Stored data
Segment Open

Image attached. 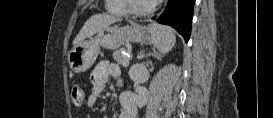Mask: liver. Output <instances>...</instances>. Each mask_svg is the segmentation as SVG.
<instances>
[{"instance_id":"obj_1","label":"liver","mask_w":273,"mask_h":118,"mask_svg":"<svg viewBox=\"0 0 273 118\" xmlns=\"http://www.w3.org/2000/svg\"><path fill=\"white\" fill-rule=\"evenodd\" d=\"M119 21L118 17L109 15V14H96L90 17L75 37L73 45H77L86 38L91 37L96 34L101 29L109 26L112 23Z\"/></svg>"}]
</instances>
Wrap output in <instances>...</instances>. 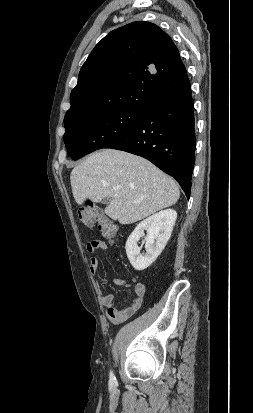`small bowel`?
Wrapping results in <instances>:
<instances>
[{"instance_id": "1", "label": "small bowel", "mask_w": 253, "mask_h": 413, "mask_svg": "<svg viewBox=\"0 0 253 413\" xmlns=\"http://www.w3.org/2000/svg\"><path fill=\"white\" fill-rule=\"evenodd\" d=\"M97 250L106 251L108 250V245L104 241L96 240L91 241L87 245V251L90 254L95 253ZM98 259L94 256L90 258L89 265L90 270L93 274L97 273L98 270ZM114 284L125 287L132 288L133 295L127 306L119 308L114 303V296L111 293L101 292L99 295V300L103 306L107 308V317L113 323H120L131 317L136 313L142 305L146 287L143 283H136L132 286L127 280L115 278Z\"/></svg>"}]
</instances>
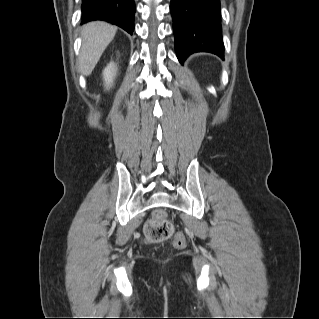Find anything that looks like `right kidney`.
I'll return each mask as SVG.
<instances>
[{"mask_svg":"<svg viewBox=\"0 0 319 319\" xmlns=\"http://www.w3.org/2000/svg\"><path fill=\"white\" fill-rule=\"evenodd\" d=\"M117 73V68L113 63H110L104 70L103 72V77L105 80V86L107 89H109L112 84H113V80L116 76Z\"/></svg>","mask_w":319,"mask_h":319,"instance_id":"ca27d5eb","label":"right kidney"}]
</instances>
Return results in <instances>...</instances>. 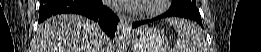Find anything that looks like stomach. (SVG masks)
I'll use <instances>...</instances> for the list:
<instances>
[{
	"label": "stomach",
	"instance_id": "stomach-1",
	"mask_svg": "<svg viewBox=\"0 0 261 52\" xmlns=\"http://www.w3.org/2000/svg\"><path fill=\"white\" fill-rule=\"evenodd\" d=\"M130 41L133 52H165L167 43L164 35L152 28L135 30Z\"/></svg>",
	"mask_w": 261,
	"mask_h": 52
}]
</instances>
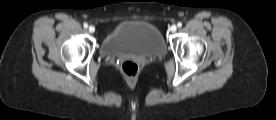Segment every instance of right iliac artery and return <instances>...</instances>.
<instances>
[{
  "label": "right iliac artery",
  "instance_id": "obj_1",
  "mask_svg": "<svg viewBox=\"0 0 276 120\" xmlns=\"http://www.w3.org/2000/svg\"><path fill=\"white\" fill-rule=\"evenodd\" d=\"M84 28H88V24L87 23H84Z\"/></svg>",
  "mask_w": 276,
  "mask_h": 120
}]
</instances>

Segment Closed

#### The problem:
Give an exact copy of the line containing "Segment every instance" and every line after it through the end of the entries. Pictures are to be dropped.

#### Task answer:
Segment every instance of right iliac artery and return <instances>...</instances>.
<instances>
[{
  "label": "right iliac artery",
  "instance_id": "obj_1",
  "mask_svg": "<svg viewBox=\"0 0 276 120\" xmlns=\"http://www.w3.org/2000/svg\"><path fill=\"white\" fill-rule=\"evenodd\" d=\"M84 28H88V24L87 23H84Z\"/></svg>",
  "mask_w": 276,
  "mask_h": 120
}]
</instances>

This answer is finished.